December 2008 | When dining with the queen of the Brobdingnagians, Lemuel Gulliver remarked that he “had an entire set of silver dishes and plates, and other necessaries, which, in proportion to those of the queen, were not much bigger than what I have seen in a London toy-shop, for the furniture of a baby-house.”1 Diminutive himself in comparison to the giant Brobdingnagians, Gulliver thus reveals the market among the British elite of the first half of the eighteenth century for miniature replicas of everyday objects. Baby houses, as dollhouses were known in the seventeenth and eighteenth centuries, like the great houses they occupied, were both showpieces and containers. Children and adults filled the fashionable little architectural shells with objects that paralleled those they used in everyday life.2
The remarkable Georgian dollhouse in Figures 1a and 1b was acquired by the Old Salem Toy Museum at Old Salem Museums and Gardens in Winston-Salem, North Carolina, in 1999 from the collection of Vivien Greene (1905–2003). A pioneer in the study and connoisseurship of dollhouses, Greene had purchased the house in 1966 from Lady Mabel Annie Ley (nee Brocklehurst; 1886–1979), whose first husband was Jonkheer Franz Izaak van Haeften, and so she christened it the van Haeften house.
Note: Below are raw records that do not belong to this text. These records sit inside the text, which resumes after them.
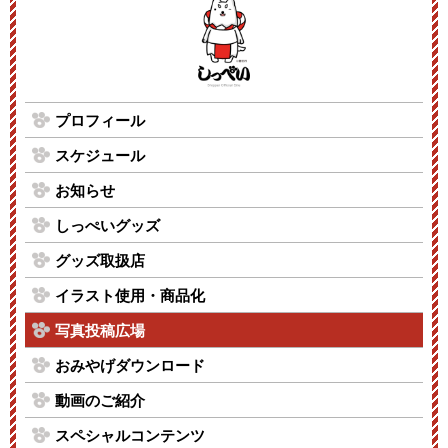
プロフィール
スケジュール
お知らせ
しっぺいグッズ
グッズ取扱店
イラスト使用・商品化
写真投稿広場
おみやげダウンロード
動画のご紹介
スペシャルコンテンツ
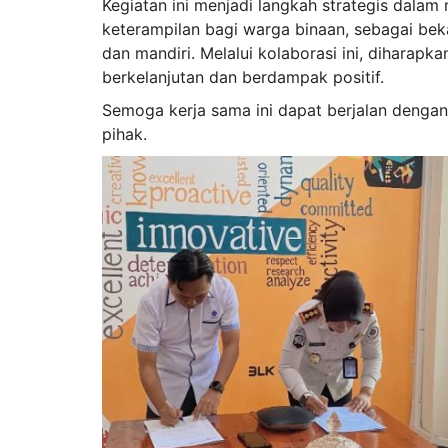
Kegiatan ini menjadi langkah strategis dal
keterampilan bagi warga binaan, sebagai bek
dan mandiri. Melalui kolaborasi ini, diharapk
berkelanjutan dan berdampak positif.
Semoga kerja sama ini dapat berjalan denga
pihak.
Described by Greene at the time of her acquisition as both beautiful and ruinous, the house underwent minor conservation in 1967. Missing elements were replaced based on surviving evidence, and these new parts were left unpainted as an aid to future conservators.3 When the dollhouse arrived at Old Salem, curators were faced with questions familiar to owners of historic houses, specifically what to do about the years of grime, overpaint, and repairs that obscure the original surfaces. In the end it was decided that it was best just to conserve it by removing layers of later paint to reveal the original decorative scheme.4
According to Greene, the house was discovered in a secondhand shop in Hawkhurst, Kent, in 1885. Although she was told that Lady Annie Lee Brocklehurst, the mother of Mabel Annie, “had saved her pocket money and done jobs in the garden to be able to buy the house,”5 this romantic story is unlikely to be true. Sir Philip Brocklehurst (1827–1904) and Annie Lee Dewhurst were married in London in 1884, and Mabel Annie, their first child, was born in 1886.6 If Lady Brocklehurst purchased the house during a trip south through Kent in 1885, then it was almost certainly as an enraptured adult and expectant parent not as an enthralled child.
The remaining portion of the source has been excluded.